INSTRUMENTAL TECHNIQUE PRESENTATION Xenon arc lamp Jyoti Sarita Mohanty 09-01-2016
What is Xenon arc lamp? Xenon arc lamp is a gas discharge lamp where electric power is converted into light by an arc discharge in a xenon atmosphere at high pressure. It produces bright white light that closely resembles natural sunlight. Xenon has the highest overall conversion efficiency. used in movie projectors in theatres, in searchlights, and for specialized uses in industry and research laboratories. Xenon arc lamps can be roughly divided into three categories: 1. Continuous-output xenon short-arc lamps 2. Continuous-output xenon long-arc lamps 3. Xenon flash lamps (which are usually considered separately)
History of arc lamp Carbon arc lamp was the first electric light invented by Humphry Davy in the early 1800s. This was the first widely-used and commercially successful form of electric lamp. 1875 Pavel Yablochkov had developed the Yablochkov Candle which was the first reliable carbon arc lamp and was used in Paris. 1870s-1890s Elihu Thomson and E.W. Rice Jr improved many parts of the arc light system both in DC and AC power. Then xenon short-arc lamps were invented in the 1940s in Germany and introduced in 1951 by Osram. First launched in the 2 kW size and now it is upto 15 kW.
Xenon arc lamp construction There is a fused quartz envelope with thoriated tungsten electrodes. Fused quartz is the only economically feasible material currently available that can withstand the high pressure and high temp. the tungsten electrodes are welded to strips of pure molybdenum metal or Invar alloy, which are then melted into the quartz to form the envelope seal. Because of the very high power levels involved, large lamps are water-cooled, An O-ring seals off the tube, so that the naked electrodes do not contact the water. In order to achieve maximum efficiency, the xenon gas inside short-arc lamps is maintained at an extremely high pressure — up to 30 atmospheres — which poses safety concerns, large xenon short-arc lamps are normally shipped in protective shields.

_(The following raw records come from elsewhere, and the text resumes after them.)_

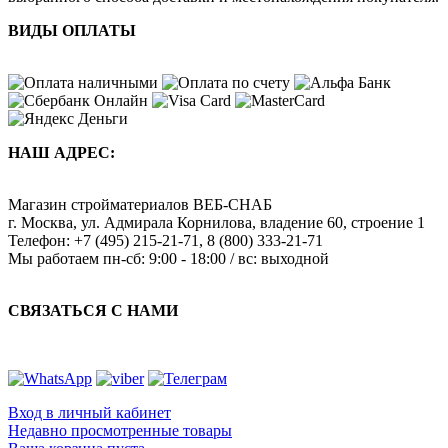
ВИДЫ ОПЛАТЫ
НАШ АДРЕС:
Магазин стройматериалов
ВЕБ-СНАБ
г. Москва
,
ул. Адмирала Корнилова, владение 60, строение 1
Телефон:
+7 (495) 215-21-71
,
8 (800) 333-21-71
Мы работаем
пн-сб: 9:00 - 18:00 / вс: выходной
СВЯЗАТЬСЯ С НАМИ
Вход в личный кабинет
Недавно просмотренные товары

The mechanism of light generation In a pure xenon lamp, light is generated within a tiny, pinpoint-sized cloud of plasma situated where the electron stream leaves the face of the cathode. The light generation volume is cone-shaped, and the luminous intensity falls off exponentially moving from cathode to anode causing it to heat. The output of a pure xenon short-arc lamp offers fairly continuous spectral power distribution and light intensity ranges from 20,000 to 500,000 cd/cm 2 . In xenon-mercury short-arc lamps, light is generated in a pinpoint-sized cloud of plasma situated at the tip of each electrode. All xenon short-arc lamps generate substantial ultraviolet radiation and these readily pass through the fused quartz lamp envelope. So some lamps have envelopes made out of ultra-pure synthetic fused silica which allows them to emit useful light into the vacuum UV region.
Spectral distribution of xenon arc lamp Xenon short-arc lamps come in two distinct varieties: (i)pure xenon, which contains only xenon gas; and (ii) xenon-mercury, which contains xenon gas and a small amount of mercury metal.